Page images and extracted text
^^^^^^^^^^^^^^^^

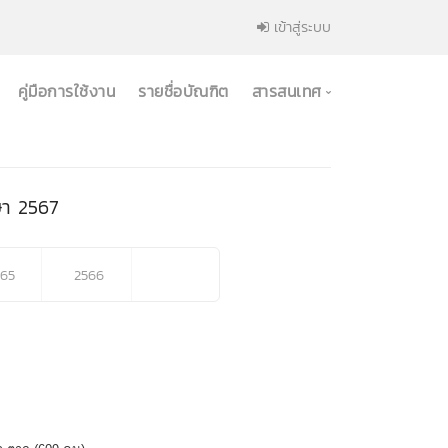
เข้าสู่ระบบ
คู่มือการใช้งาน
รายชื่อบัณฑิต
สารสนเทศ
ษา
2567
รสนเทศแสดงสาเหตุที่ยังไม่ได้ทำงาน
สารสนเทศแสดงระดับการศึกษาที่ต้องการ
565
2566
2567
ต่อ
ารสนเทศเหตุผลที่ทำให้ท่านตัดสินใจศึกษาต่อ
สารสนเทศสรุปข้อมูลด้านประกันคุณภาพการศึกษา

^^^^^^^^^^^^^^^^

WORK ITEM
Only the stretch of lines that begins with the one holding "รายชื่อบัณฑิต" and ends with the last line above belongs in the answer; please write it out exactly.

RESULT FOR THIS EXERCISE
รายชื่อบัณฑิต
สารสนเทศ
ษา
2567
รสนเทศแสดงสาเหตุที่ยังไม่ได้ทำงาน
สารสนเทศแสดงระดับการศึกษาที่ต้องการ
565
2566
2567
ต่อ
ารสนเทศเหตุผลที่ทำให้ท่านตัดสินใจศึกษาต่อ
สารสนเทศสรุปข้อมูลด้านประกันคุณภาพการศึกษา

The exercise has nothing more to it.